ANS: Adjusted Neighborhood Scoring#
Gene signature scoring is integral to single-cell RNA sequencing (scRNA-seq) data analysis, particularly for unsupervised cellular state annotation based on maximum signature score values. However, this application requires robust and comparable score distributions across diverse signatures and experimental conditions. Our systematic evaluation of established scoring methodologies—Seurat, SCANPY, UCell, and JASMINE—across nine healthy and cancer scRNA-seq datasets demonstrates their insufficiency in fulfilling this requirement. To address this limitation, we present Adjusted Neighborhood Scoring (ANS), a deterministic algorithm with enhanced control gene selection that significantly improves score stability and cross-signature comparability, achieving cell state annotation accuracy comparable to supervised methods.

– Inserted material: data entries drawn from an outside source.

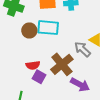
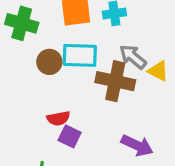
gray arrow: (82, 49) -> (133, 57), moved
brown cross: (62, 64) -> (115, 81), moved, turned -35

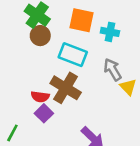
brown circle: (49, 62) -> (40, 36), moved
brown cross: (115, 81) -> (66, 88), moved

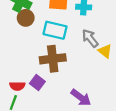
brown cross: (66, 88) -> (53, 59), turned -30
red semicircle: (40, 97) -> (17, 86), moved

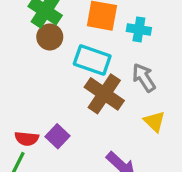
yellow triangle: (105, 51) -> (154, 121), moved
brown cross: (53, 59) -> (104, 94), moved, turned 35

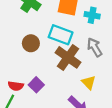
brown circle: (50, 37) -> (31, 43), moved
yellow triangle: (154, 121) -> (89, 82), moved

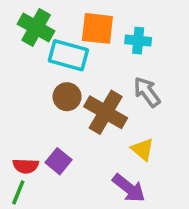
cyan rectangle: (61, 35) -> (68, 55), moved
brown circle: (31, 43) -> (67, 97), moved

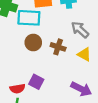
brown cross: (106, 112) -> (58, 47), size x0.6
yellow triangle: (143, 149) -> (84, 54), moved

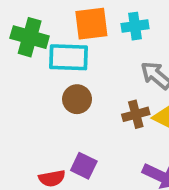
brown cross: (58, 47) -> (136, 114), moved, turned -32

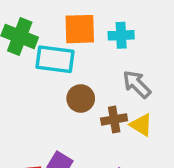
brown circle: (77, 99) -> (81, 98), moved

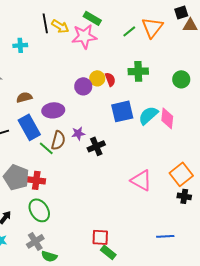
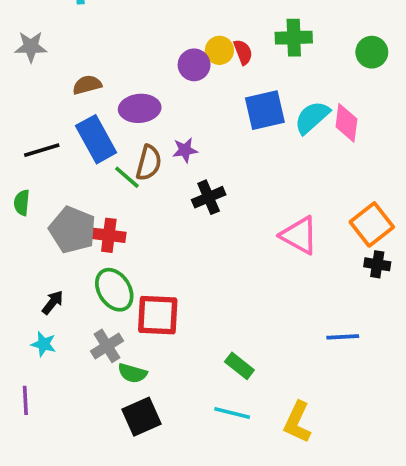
black cross: (96, 146) -> (209, 197), moved
red square: (100, 237) -> (158, 315), moved, size x1.4

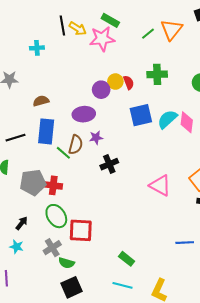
purple ellipse: (140, 108) -> (84, 114), moved
blue rectangle: (96, 139) -> (46, 131), turned 35
gray pentagon: (73, 230) -> (33, 182), turned -30

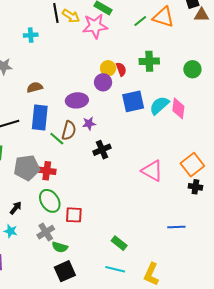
orange triangle: (171, 30) -> (163, 17), turned -50
purple circle: (101, 90) -> (103, 82), moved
red square: (81, 230) -> (74, 215), size x0.7

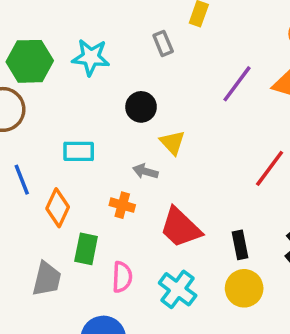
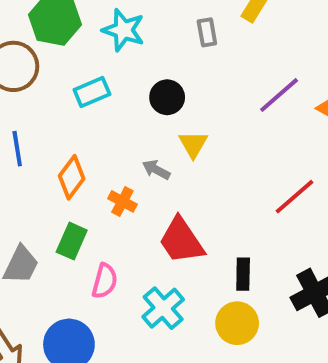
cyan rectangle: (79, 151) -> (92, 92), moved, turned -36
orange diamond: (58, 208) -> (72, 177), moved

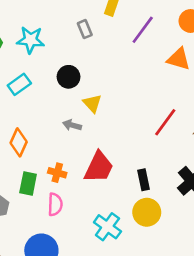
purple line: (279, 95) -> (143, 30), moved
orange cross: (122, 201) -> (57, 173), moved
red trapezoid: (181, 241) -> (99, 167), turned -108
cyan cross: (163, 308) -> (107, 227), moved

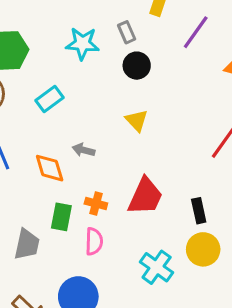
cyan star: (31, 40) -> (82, 43), moved
black circle: (69, 77) -> (137, 66), moved
gray arrow: (72, 125) -> (84, 150), moved
orange diamond: (19, 142) -> (50, 168), turned -40

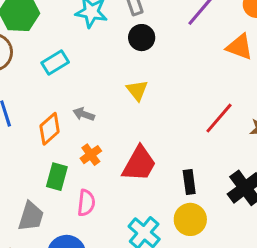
orange diamond: (50, 168) -> (50, 129), turned 60
orange cross: (96, 204) -> (91, 155), moved, turned 35
gray trapezoid: (27, 244) -> (31, 216), moved

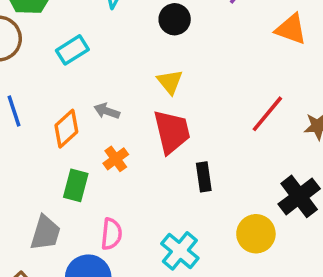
red trapezoid: (139, 164) -> (172, 132), moved, turned -42
black rectangle: (189, 182) -> (204, 177), moved
pink semicircle: (86, 203) -> (111, 234), moved
yellow circle: (190, 219) -> (256, 234), moved

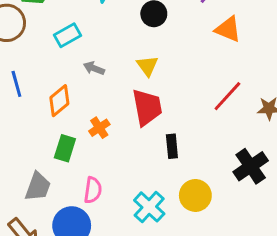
orange triangle: (291, 29) -> (228, 29), moved
gray arrow: (107, 111) -> (94, 68), moved
yellow circle: (256, 234) -> (195, 195), moved

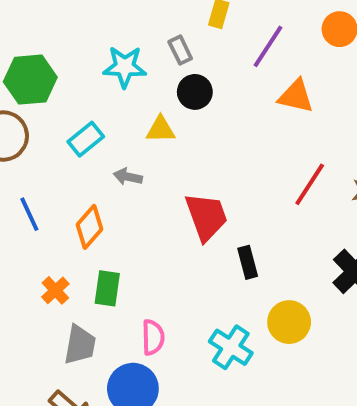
yellow triangle: (147, 66) -> (161, 129), moved, turned -45
orange cross: (99, 128) -> (55, 290), moved

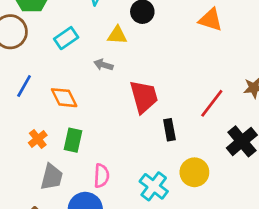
gray arrow: (128, 177) -> (103, 65), moved
red line: (310, 184) -> (212, 103), moved
blue line: (29, 214) -> (24, 86), turned 50
orange diamond: (90, 227) -> (64, 98), turned -72

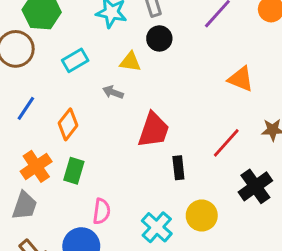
orange triangle: (211, 20) -> (241, 79), moved
red trapezoid: (144, 97) -> (154, 130), turned 30
orange diamond: (64, 98) -> (68, 124), turned 60
orange cross: (38, 139) -> (36, 166), size x1.5
gray trapezoid: (52, 177) -> (25, 206), moved

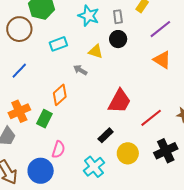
orange triangle: (241, 79) -> (162, 60), moved
orange diamond: (68, 124) -> (60, 95), moved
red trapezoid: (154, 130) -> (120, 101), moved
black rectangle: (178, 168) -> (106, 135), moved, turned 42
yellow circle: (202, 216) -> (128, 153), moved

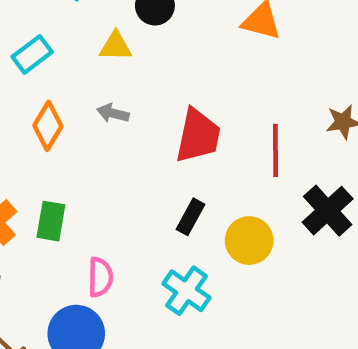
gray arrow: (80, 70) -> (113, 113), moved
orange diamond: (60, 95) -> (48, 126), moved
red line: (151, 118) -> (276, 150), turned -35

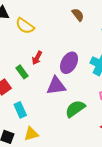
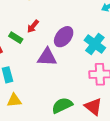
green rectangle: (22, 72) -> (16, 38), turned -32
green semicircle: (75, 109) -> (62, 105), moved

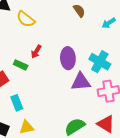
purple ellipse: (64, 37) -> (68, 58), turned -35
purple triangle: (47, 57) -> (81, 82), moved

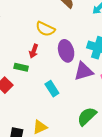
yellow semicircle: (26, 19) -> (45, 29), moved
cyan rectangle: (17, 103) -> (52, 89), moved

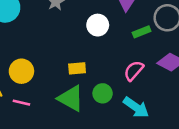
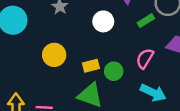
yellow circle: (21, 71) -> (54, 55), moved
green circle: (103, 93) -> (114, 71), moved

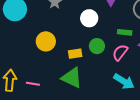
green rectangle: (146, 21) -> (125, 32), moved, turned 32
green circle: (114, 71) -> (97, 46), moved

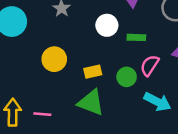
green rectangle: (125, 32) -> (136, 37), moved
green circle: (97, 46) -> (127, 77), moved

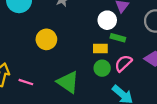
white circle: (107, 25) -> (107, 20), moved
yellow rectangle: (93, 72) -> (100, 48), moved

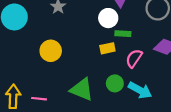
green circle: (102, 68) -> (115, 83), moved

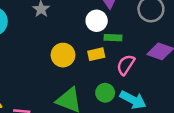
yellow circle: (51, 51) -> (63, 55), moved

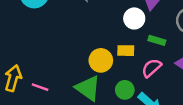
green rectangle: (113, 38) -> (157, 40), moved
yellow circle: (63, 55) -> (101, 60), moved

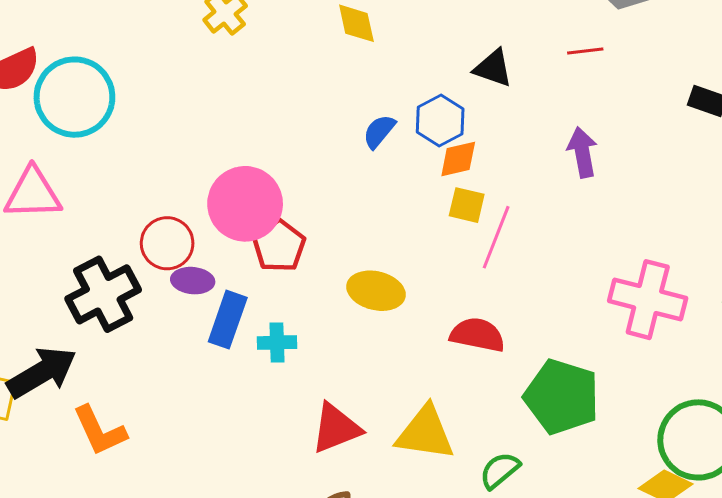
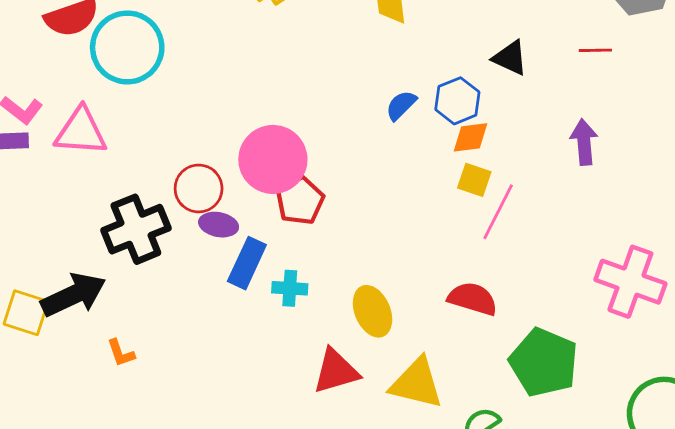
yellow ellipse: (376, 291) -> (373, 311), moved, turned 48
orange L-shape: (100, 431) -> (121, 353), size x0.6

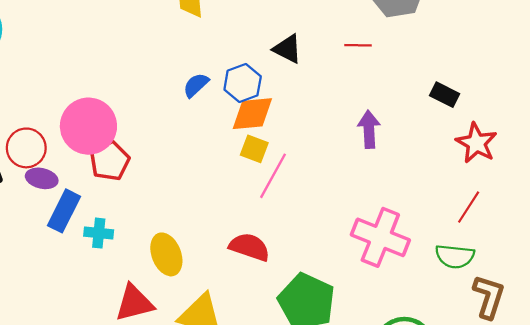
orange diamond: (470, 137) -> (252, 114), size x1.4
purple arrow: (584, 142) -> (369, 129), moved

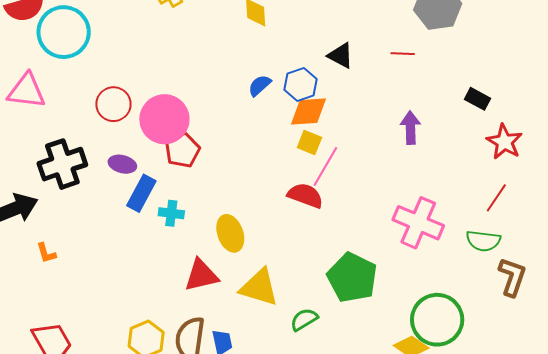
red circle: (26, 148) -> (113, 104), moved
red semicircle: (249, 247) -> (305, 195), moved

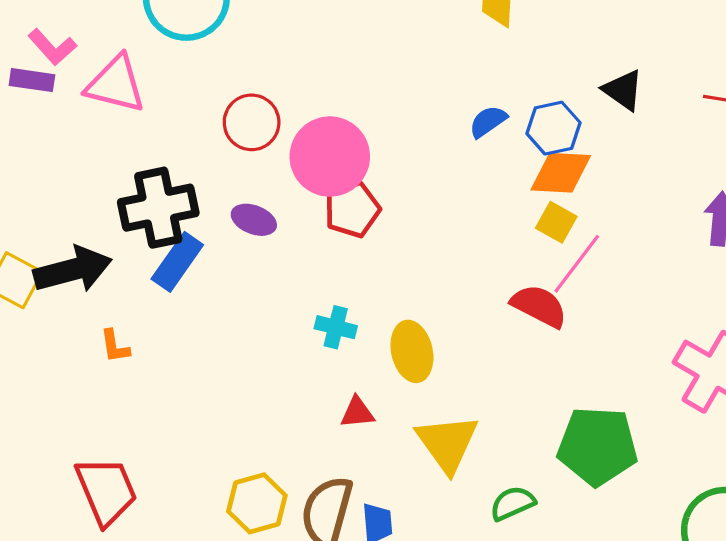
blue rectangle: (141, 193) -> (177, 262), moved
cyan cross: (171, 213) -> (336, 327), moved
red triangle: (201, 275) -> (357, 412), size x0.6
green pentagon: (352, 278) -> (597, 446), turned -30
yellow triangle: (259, 287) -> (447, 443), turned 30

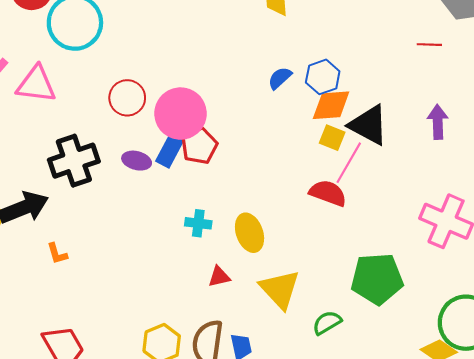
black triangle: (623, 90) -> (369, 125), moved, size x1.5
blue rectangle: (177, 262) -> (171, 148), moved

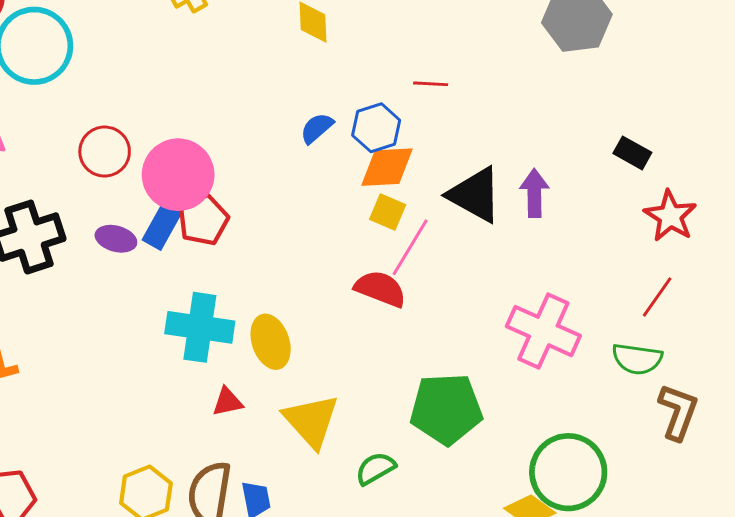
red line: (429, 45) -> (431, 84), moved
black triangle: (369, 125) -> (475, 195), moved
cyan cross: (198, 223) -> (200, 327), size x1.8

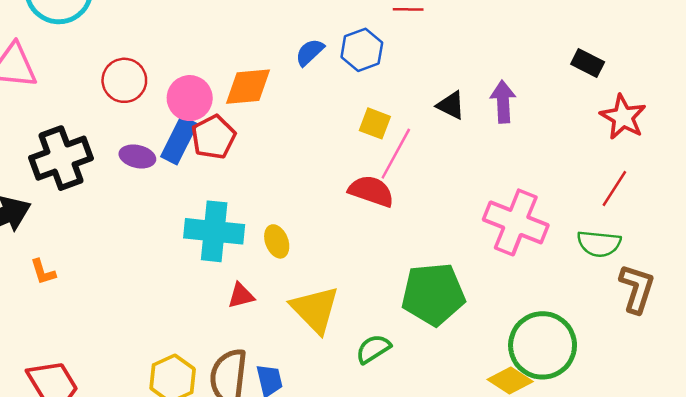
orange diamond: (387, 167) -> (248, 87), moved
pink circle: (178, 175) -> (190, 98), size x0.7
black triangle: (475, 195) -> (451, 105), size x0.6
yellow ellipse: (271, 342) -> (277, 241), size x0.7

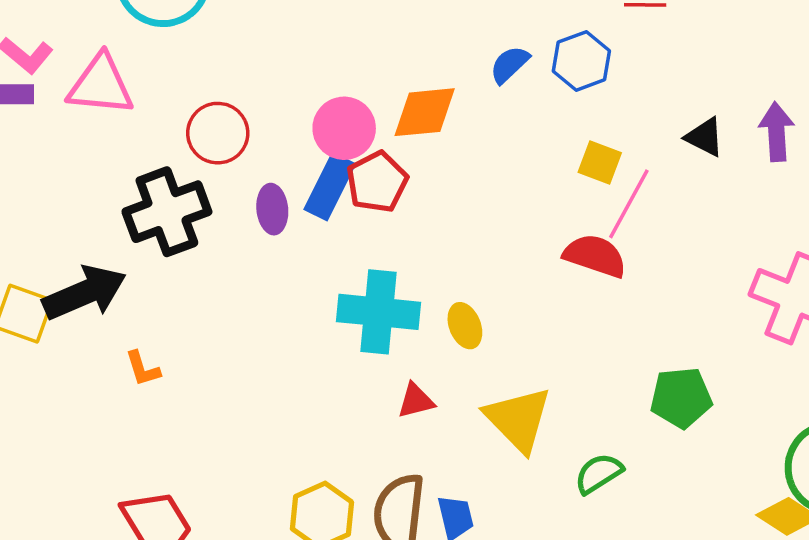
red circle: (124, 80) -> (218, 133), moved
purple ellipse: (137, 156) -> (272, 209), turned 72
green pentagon: (433, 294) -> (681, 398), size x0.7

We demonstrate the practical utility of ANS by developing and validating a gene signature to differentiate cancer-associated fibroblasts from malignant cells undergoing epithelial-to-mesenchymal transition. Overall, ANS provides a robust and reliable gene signature scoring framework, significantly improving the accuracy of score-based annotation of cell types and states in single-cell studies.
Note
A preprint describing ANS and showing the results of signature scoring methods benchmark is now available.
Getting started#
Installation#
We aim for Python versions 3.8+. Run:
pip install git+https://github.com/BoevaLab/ANS_signature_scoring.git
Disclaimer: The implementations of all Tirosh et al. 2016 based scoring methods are largely based on the implementation of the score_genes() method in Scanpy.
Basic usage in Python#
The package allows full compatibility with the Python scRNA-seq analysis toolbox Scanpy. The scoring methods are applied on preprocessed (log-normalized) scRNA-seq.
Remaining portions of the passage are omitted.